RECORDED DATA: Begin
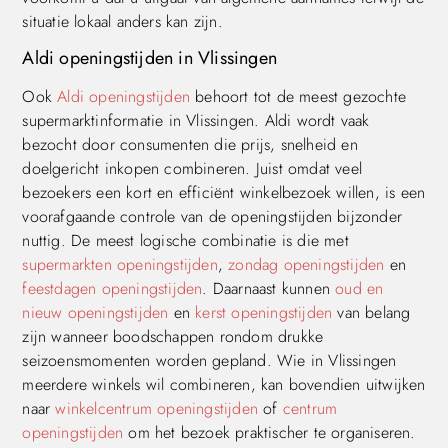
situatie lokaal anders kan zijn.
Aldi openingstijden in Vlissingen
Ook
Aldi openingstijden
behoort tot de meest gezochte
supermarktinformatie in Vlissingen. Aldi wordt vaak
bezocht door consumenten die prijs, snelheid en
doelgericht inkopen combineren. Juist omdat veel
bezoekers een kort en efficiënt winkelbezoek willen, is een
voorafgaande controle van de openingstijden bijzonder
nuttig. De meest logische combinatie is die met
supermarkten openingstijden
,
zondag openingstijden
en
feestdagen openingstijden
. Daarnaast kunnen
oud en
nieuw openingstijden
en
kerst openingstijden
van belang
zijn wanneer boodschappen rondom drukke
seizoensmomenten worden gepland. Wie in Vlissingen
meerdere winkels wil combineren, kan bovendien uitwijken
naar
winkelcentrum openingstijden
of
centrum
openingstijden
om het bezoek praktischer te organiseren.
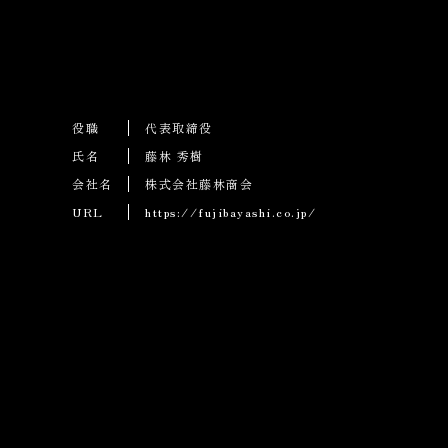
役職
代表取締役
氏名
藤林 秀樹
会社名
株式会社藤林商会
URL
https://fujibayashi.co.jp/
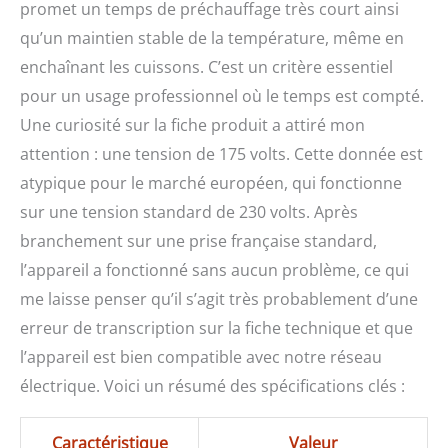
promet un temps de préchauffage très court ainsi
qu’un maintien stable de la température, même en
enchaînant les cuissons. C’est un critère essentiel
pour un usage professionnel où le temps est compté.
Une curiosité sur la fiche produit a attiré mon
attention : une tension de 175 volts. Cette donnée est
atypique pour le marché européen, qui fonctionne
sur une tension standard de 230 volts. Après
branchement sur une prise française standard,
l’appareil a fonctionné sans aucun problème, ce qui
me laisse penser qu’il s’agit très probablement d’une
erreur de transcription sur la fiche technique et que
l’appareil est bien compatible avec notre réseau
électrique. Voici un résumé des spécifications clés :
Caractéristique
Valeur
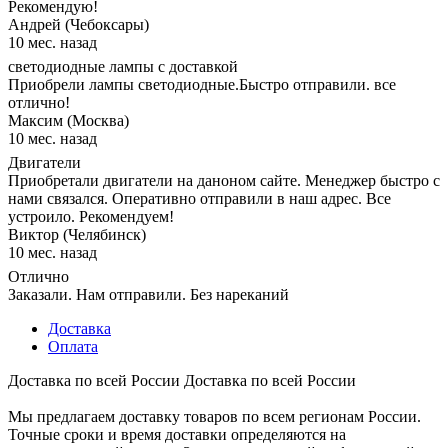
Рекомендую!
Андрей (Чебоксары)
10 мес. назад
светодиодные лампы с доставкой
Приобрели лампы светодиодные.Быстро отправили. все
отлично!
Максим (Москва)
10 мес. назад
Двигатели
Приобретали двигатели на даноном сайте. Менеджер быстро с
нами связался. Оперативно отправили в наш адрес. Все
устроило. Рекомендуем!
Виктор (Челябинск)
10 мес. назад
Отлично
Заказали. Нам отправили. Без нареканий
Доставка
Оплата
Доставка по всей России
Доставка по всей России
Мы предлагаем доставку товаров по всем регионам России.
Точные сроки и время доставки определяются на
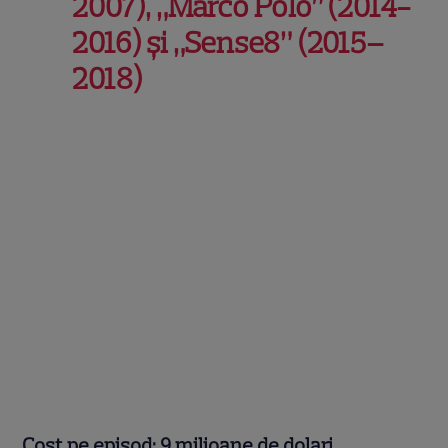
2007), „Marco Polo” (2014-
2016) și „Sense8” (2015–
2018)
Cost pe episod: 9 milioane de dolari.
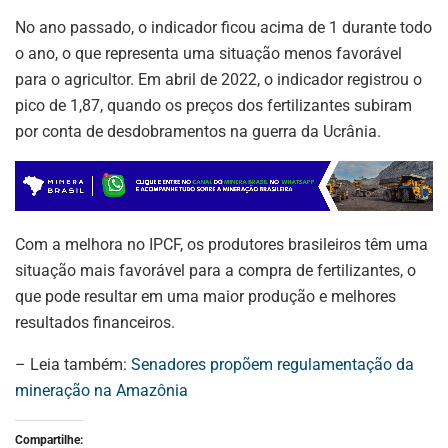
No ano passado, o indicador ficou acima de 1 durante todo
o ano, o que representa uma situação menos favorável
para o agricultor. Em abril de 2022, o indicador registrou o
pico de 1,87, quando os preços dos fertilizantes subiram
por conta de desdobramentos na guerra da Ucrânia.
Com a melhora no IPCF, os produtores brasileiros têm uma
situação mais favorável para a compra de fertilizantes, o
que pode resultar em uma maior produção e melhores
resultados financeiros.
– Leia também:
Senadores propõem regulamentação da
mineração na Amazônia
Compartilhe:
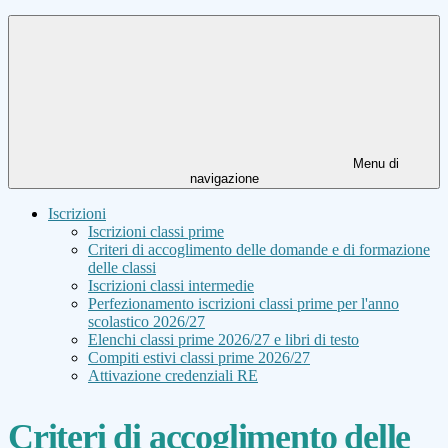
Menu di
navigazione
Iscrizioni
Iscrizioni classi prime
Criteri di accoglimento delle domande e di formazione
delle classi
Iscrizioni classi intermedie
Perfezionamento iscrizioni classi prime per l'anno
scolastico 2026/27
Elenchi classi prime 2026/27 e libri di testo
Compiti estivi classi prime 2026/27
Attivazione credenziali RE
Criteri di accoglimento delle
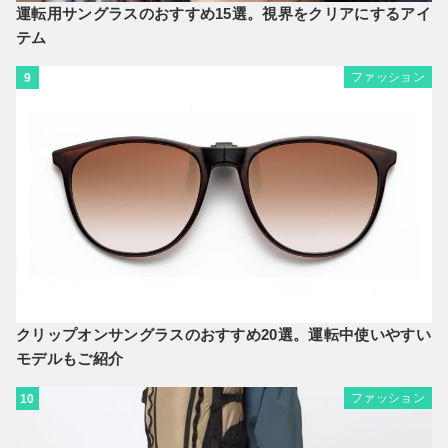
運転用サングラスのおすすめ15選。視界をクリアにするアイ
テム
ファッション
9
クリップオンサングラスのおすすめ20選。運転中使いやすい
モデルもご紹介
ファッション
10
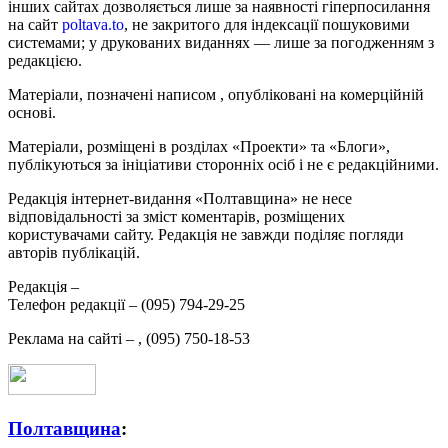
інших сайтах дозволяється лише за наявності гіперпосилання
на сайт
poltava.to
, не закритого для індексації пошуковими
системами; у друкованих виданнях — лише за погодженням з
редакцією.
Матеріали, позначені написом
, опубліковані на комерційній
основі.
Матеріали, розміщені в розділах «Проекти» та «Блоги»,
публікуються за ініціативи сторонніх осіб і не є редакційними.
Редакція інтернет-видання «Полтавщина» не несе
відповідальності за зміст коментарів, розміщених
користувачами сайту. Редакція не завжди поділяє погляди
авторів публікацій.
Редакція –
Телефон редакції –
(095) 794-29-25
Реклама на сайті –
,
(095) 750-18-53
Полтавщина
:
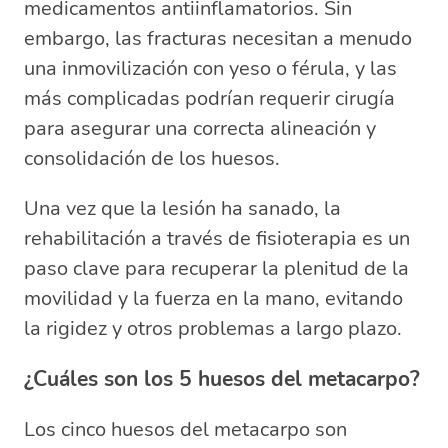
medicamentos antiinflamatorios. Sin
embargo, las fracturas necesitan a menudo
una inmovilización con yeso o férula, y las
más complicadas podrían requerir cirugía
para asegurar una correcta alineación y
consolidación de los huesos.
Una vez que la lesión ha sanado, la
rehabilitación a través de fisioterapia es un
paso clave para recuperar la plenitud de la
movilidad y la fuerza en la mano, evitando
la rigidez y otros problemas a largo plazo.
¿Cuáles son los 5 huesos del metacarpo?
Los cinco huesos del metacarpo son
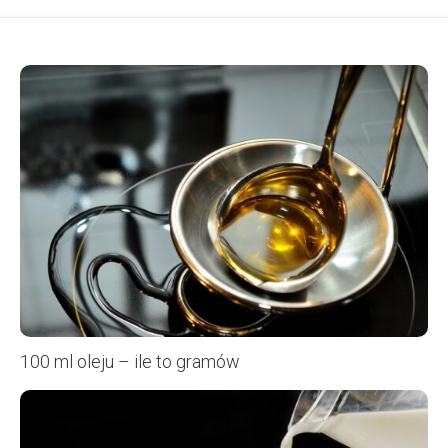
100 ml oleju – ile to gramów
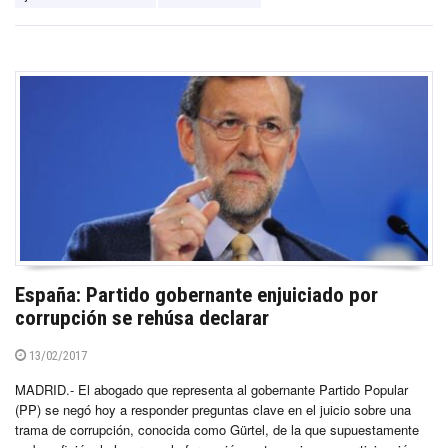
España: Partido gobernante enjuiciado por
corrupción se rehúsa declarar
13/02/2017
MADRID.- El abogado que representa al gobernante Partido Popular
(PP) se negó hoy a responder preguntas clave en el juicio sobre una
trama de corrupción, conocida como Gürtel, de la que supuestamente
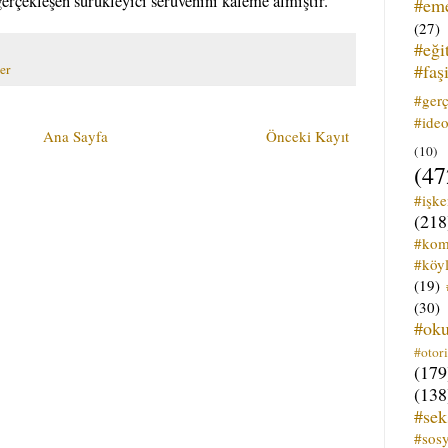
gerçekleşen sürükleyici serüvenini kaleme almıştır.
#em
(27)
#eği
#faş
er
#ger
#ideo
Ana Sayfa
Önceki Kayıt
(10)
(47
#işk
(218
#kom
#köyl
(19)
(30)
#ok
#otori
(179
(138
#sek
#sos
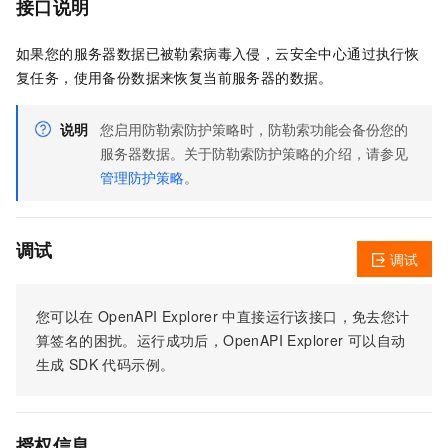
接口说明
如果您的服务器数据已被勒索病毒入侵，云安全中心通过执行恢
复任务，使用备份数据来恢复当前服务器的数据。
说明
您启用防勒索防护策略时，防勒索功能会备份您的
服务器数据。关于防勒索防护策略的介绍，请参见
管理防护策略
。
调试
调试
您可以在
OpenAPI Explorer
中直接运行该接口，免去您计
算签名的困扰。运行成功后，OpenAPI Explorer
可以自动
生成
SDK
代码示例。
授权信息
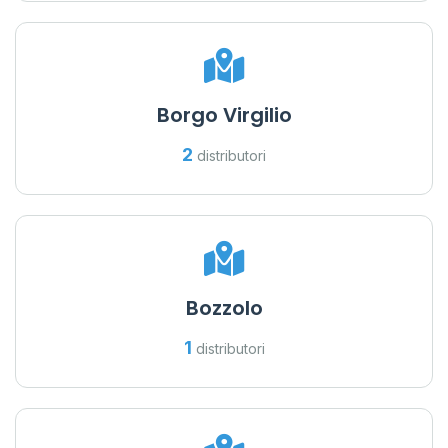
Borgo Virgilio
2
distributori
Bozzolo
1
distributori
RECORDED DATA: End
WHAT THIS TASK INVOLVES: Count the lines in the records above that contain the word "appareil", and reply with only that number.

SOLUTION: 2